A State Grand Jury indicted defendants Robert Ojeda, Alfred Hoffman and Gary Hoffman for conspiracy and Medicaid fraud. The indictment grew out of the Hoffmans' ownership and operation of three nursing homes. Defendant Ojeda was the accountant for the nursing homes and prepared the cost study reports of patient related expenses used to secure payment of Medicaid funds.
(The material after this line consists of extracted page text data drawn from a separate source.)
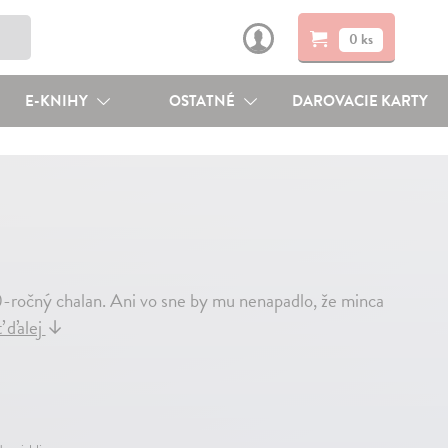
0 ks
E-KNIHY
OSTATNÉ
DAROVACIE KARTY
ný chalan. Ani vo sne by mu nenapadlo, že minca
ť ďalej
↓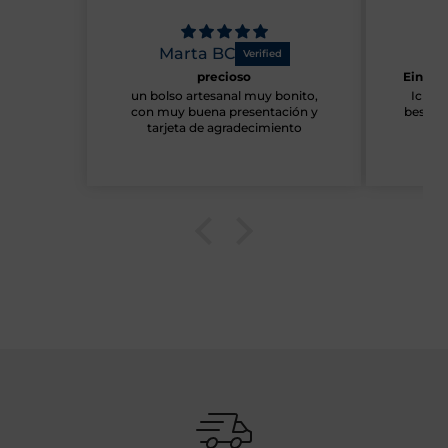
Marta BC
Mar
precioso
Eine em
un bolso artesanal muy bonito,
Ich bi
con muy buena presentación y
bestellt
tarjeta de agradecimiento
w
V
Aufm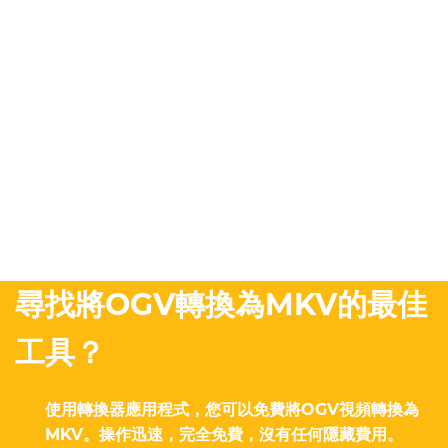
尋找將OGV轉換為MKV的最佳
工具？
使用轉換器應用程式，您可以免費將OGV視頻轉換為
MKV。操作迅速，完全免費，沒有任何隱藏費用。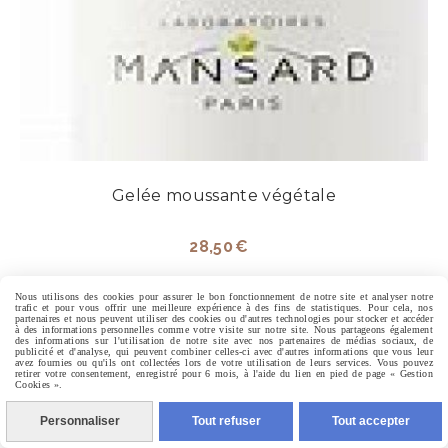
Gelée moussante végétale
28,50
€
Nous utilisons des cookies pour assurer le bon fonctionnement de notre site et analyser notre
Ajouter au panier
trafic et pour vous offrir une meilleure expérience à des fins de statistiques. Pour cela, nos
partenaires et nous peuvent utiliser des cookies ou d'autres technologies pour stocker et accéder
à des informations personnelles comme votre visite sur notre site. Nous partageons également
des informations sur l'utilisation de notre site avec nos partenaires de médias sociaux, de
publicité et d'analyse, qui peuvent combiner celles-ci avec d'autres informations que vous leur
avez fournies ou qu'ils ont collectées lors de votre utilisation de leurs services. Vous pouvez
retirer votre consentement, enregistré pour 6 mois, à l'aide du lien en pied de page « Gestion
Cookies ».
Personnaliser
Tout refuser
Tout accepter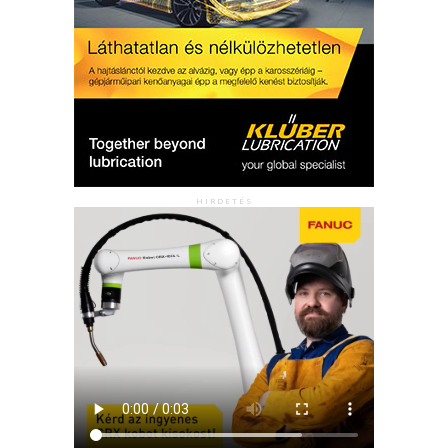
HIRDETÉS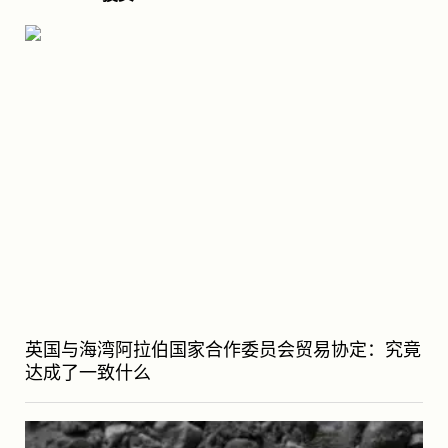
英国与海湾阿拉伯国家合作委员会贸易协定：究竟
达成了一致什么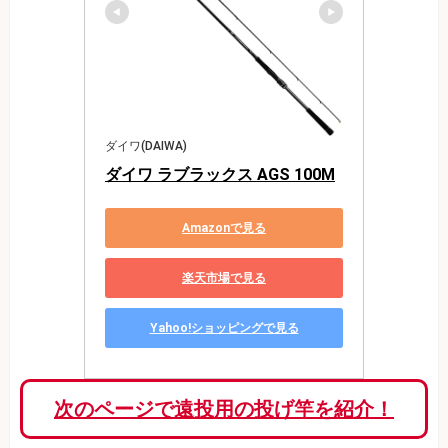
ダイワ(DAIWA)
ダイワ ラブラックス AGS 100M
Amazonで見る
楽天市場で見る
Yahoo!ショッピングで見る
次のページで遠投用の投げ竿を紹介！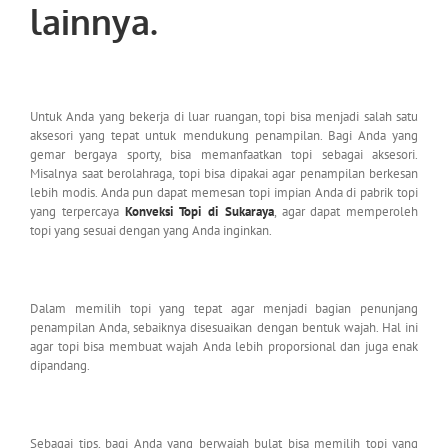
lainnya.
Untuk Anda yang bekerja di luar ruangan, topi bisa menjadi salah satu
aksesori yang tepat untuk mendukung penampilan. Bagi Anda yang
gemar bergaya sporty, bisa memanfaatkan topi sebagai aksesori.
Misalnya saat berolahraga, topi bisa dipakai agar penampilan berkesan
lebih modis. Anda pun dapat memesan topi impian Anda di pabrik topi
yang terpercaya
Konveksi Topi di Sukaraya
, agar dapat memperoleh
topi yang sesuai dengan yang Anda inginkan.
Dalam memilih topi yang tepat agar menjadi bagian penunjang
penampilan Anda, sebaiknya disesuaikan dengan bentuk wajah. Hal ini
agar topi bisa membuat wajah Anda lebih proporsional dan juga enak
dipandang.
Sebagai tips, bagi Anda yang berwajah bulat bisa memilih topi yang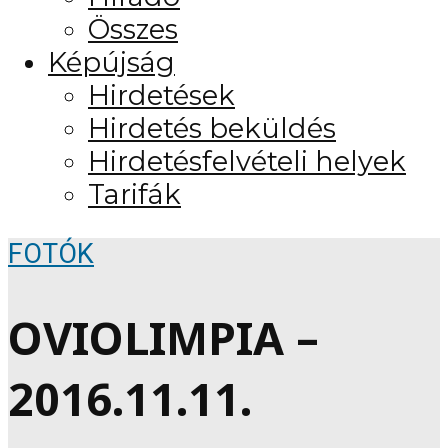
Összes
Képújság
Hirdetések
Hirdetés beküldés
Hirdetésfelvételi helyek
Tarifák
FOTÓK
OVIOLIMPIA –
2016.11.11.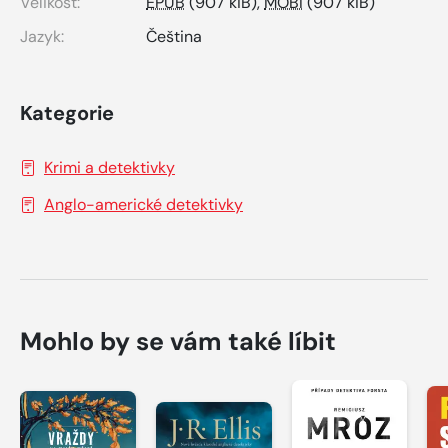
Velikost:
EPUB
(907 kiB),
MOBI
(907 kiB)
Jazyk:
Čeština
Kategorie
Krimi a detektivky
Anglo-americké detektivky
Mohlo by se vám také líbit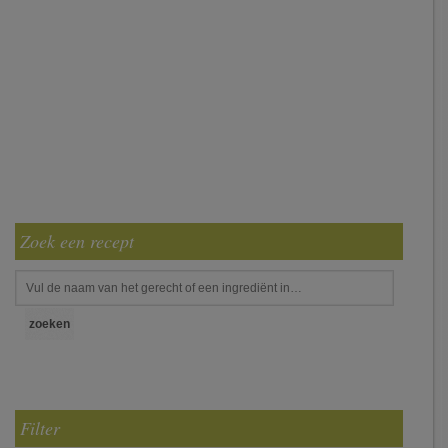
Zoek een recept
Filter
The State charged that Ojeda prepared, and the Hoffmans signed, reports knowing that they included numerous personal expenses of the Hoffmans as well as other non-patient related expenses.
A joint jury trial was held at which the Hoffmans were represented by one attorney and Ojeda by separate counsel. The subject matter of this appeal is a ruling made at the beginning of the trial. The Appellate Division's unreported opinion summarizes the ruling as follows:
In anticipation of a lengthy trial, it was agreed that a jury of 16 would be empanelled. Before the voir dire examination of prospective jurors commenced, the trial judge determined that one additional peremptory challenge would be allowed for the two extra jurors (i.e. four alternates rather than two). Thus, the State was allowed 21 challenges and each of the two defense attorneys was allowed 11. Objection by counsel for the Hoffmans was entered on the ground that each of the Hoffman defendants was entitled to a minimum of 10 peremptory challenges. The objection was denied. Subsequently, an attempt by counsel for the Hoffmans to exercise a peremptory challenge was denied on the ground that he had exhausted the 11 challenges available to him. Counsel took exception, and counsel for defendant Ojeda then exercised one of his peremptory challenges to excuse the juror. Thereafter, the final two jurors were selected.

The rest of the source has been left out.